Die Rechtsbeschwerde zum Bundesgerichtshof wird zugelassen.
Gründe
I.
Der Antragsteller hat mit Schreiben vom 07.09.2021 beim Amtsgericht Osnabrück zum Vollzug der Abschiebung des AA unter Bezugnahme auf die §§ 24, 25 Niedersächsisches Polizei- und Ordnungsbehördengesetz (NPOG) den Erlass einer richterlichen Durchsuchungs- und Betretenserlaubnis für dessen Meldeadresse Straße 1, Ort 1 beantragt. Zur Begründung hat der Antragsteller ausgeführt, dass der Betroffene nach Ablehnung seines Asylantrages durch Bescheid des Bundesamtes für Migration und Flüchtlinge vom 16.05.2017 seit dem 15.05.2020 vollziehbar ausreisepflichtig sei und insoweit eine Abschiebeandrohung vorliege. Eine freiwillige Ausreise sei nicht erfolgt. Zur Sicherstellung der Abschiebung sei nunmehr die beantragte Hausdurchsuchung und die gesondert ebenfalls unter dem 07.09.2021 beantragte Anordnung einer einstweiligen Freiheitsentziehung nach § 427 FamFG erforderlich.

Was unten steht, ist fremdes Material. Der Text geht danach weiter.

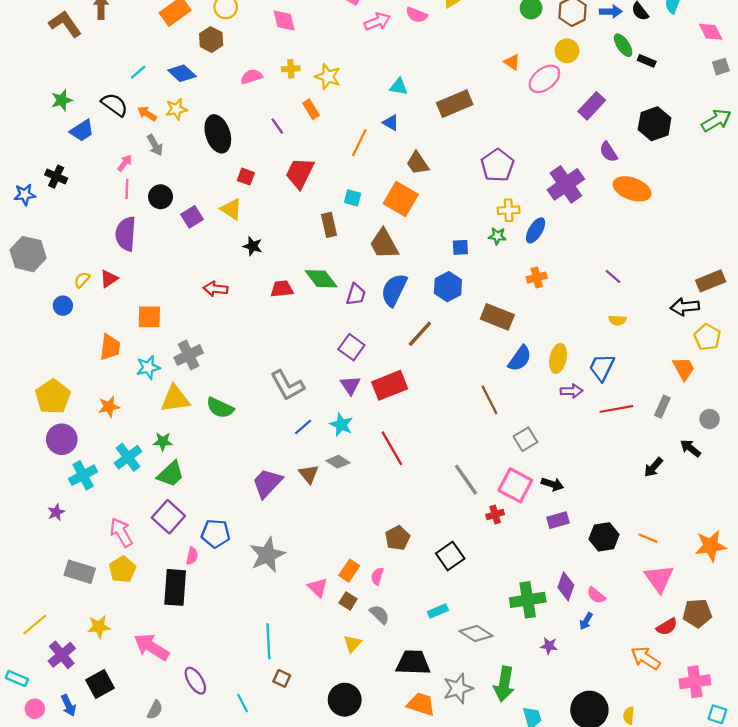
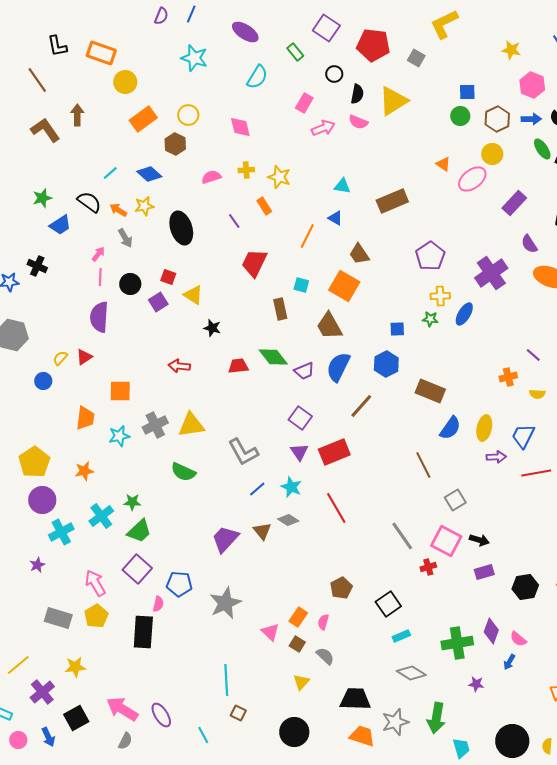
red square: (246, 177) -> (168, 277), moved
orange cross: (537, 278) -> (508, 377), moved
purple trapezoid: (356, 294) -> (304, 371), turned 50
yellow triangle: (175, 399) -> (191, 425), moved
cyan rectangle: (438, 611) -> (401, 636), moved
pink arrow: (152, 647) -> (122, 709), moved

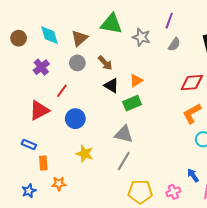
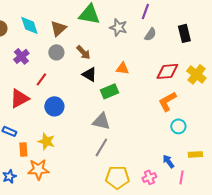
orange triangle: (136, 80) -> (122, 68), moved, turned 40
yellow star: (85, 154) -> (46, 141), moved
orange star: (59, 184) -> (38, 169), size x1.5

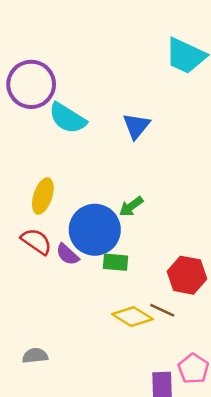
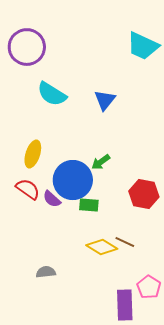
purple circle: (31, 84) -> (27, 47), moved
red hexagon: (187, 275) -> (144, 194), moved
gray semicircle: (35, 356) -> (46, 272), moved

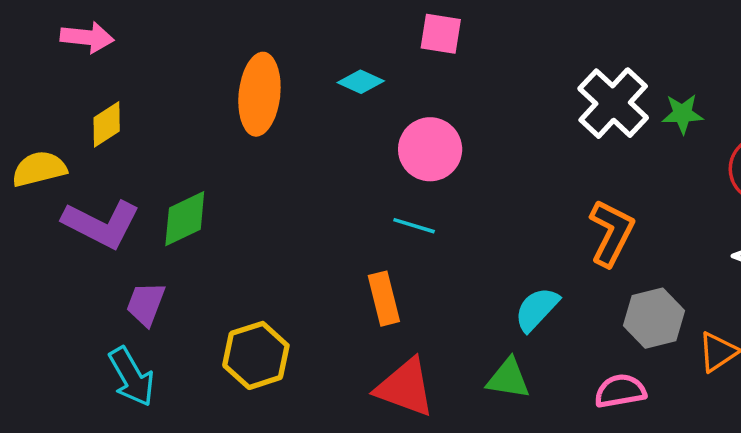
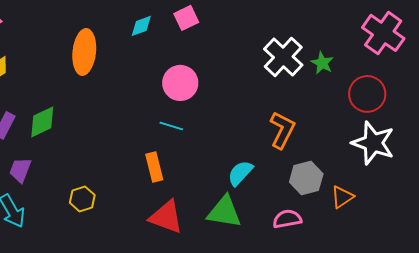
pink square: (441, 34) -> (186, 18), turned -35
cyan diamond: (361, 82) -> (141, 26), moved, turned -45
green star: (682, 114) -> (322, 63), turned 30
yellow hexagon: (256, 355) -> (82, 199), size x0.7
green triangle: (508, 379) -> (224, 212), size x1.4

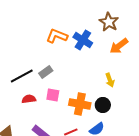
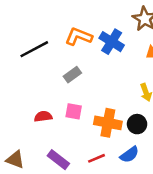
gray rectangle: (46, 72) -> (72, 75), moved
black line: (22, 76) -> (34, 49), moved

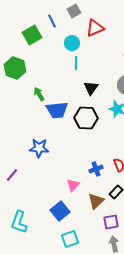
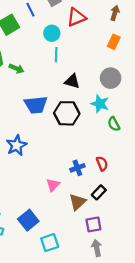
black triangle: (91, 88) -> (72, 81), turned -49
green arrow: (39, 94) -> (17, 68), moved, turned 144
blue star: (39, 148) -> (17, 145), turned -30
blue square: (60, 211) -> (28, 220), moved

In Bezug auf den beantragten Erlass einer Durchsuchungsanordnung hat das Amtsgericht Osnabrück durch den angefochtenen Beschluss vom 08.09.2021 entschieden, dass der Rechtsweg zum Amtsgericht nicht eröffnet sei und das Verfahren an das Verwaltungsgericht Osnabrück verwiesen wird. Zur Begründung hat das Amtsgericht ausgeführt, dass sich die einschlägige Rechtsgrundlage für die beantragte Durchsuchungsanordnung in § 58 Abs. 6 bis 8 AufenthG finde und es sich damit um eine öffentlich-rechtliche Streitigkeit handele, für die mangels einer abdrängenden Sonderzuweisung der Rechtsweg zu den Verwaltungsgerichten eröffnet sei. Gegen den Beschluss wendet sich der Antragsteller mit seiner sofortigen Beschwerde. Der Antragsteller vertritt unter Hinweis auf die Entscheidung des OVG Lüneburg vom 10.03.2021, Az. 13 OB 1102/21, die Ansicht, dass für die Durchsuchungsanordnung in § 58 Abs. 8 AufenthG über § 58 Abs. 10 AufenthG eine neben der allgemeinen Regelung des § 40 Abs. 1 VwGO geltende gleichrangige eigenständige Zuständigkeitsregelung geschaffen worden sei, mit der es den Ländern im Sinne einer Öffnungsklausel ermöglicht werde, die bundesgesetzliche "Mindestbefugnis" in §§ 58 Abs. 6 und 8 AufenthG hinsichtlich des zuständigen Gerichts auszuführen oder auszufüllen. Dies sei mit den §§ 25 Abs. 1 Satz 2 und 3, 19 Abs. 4 NPOG geschehen, so dass für die Durchsuchungsanordnung die Zuständigkeit des Amtsgerichts begründet sei.
II.
Die sofortige Beschwerde ist zulässig.
Zur Entscheidung über das Rechtsmittel ist gemäß § 119 Abs. 1 Nr. 1.b) GVG das Oberlandesgericht berufen.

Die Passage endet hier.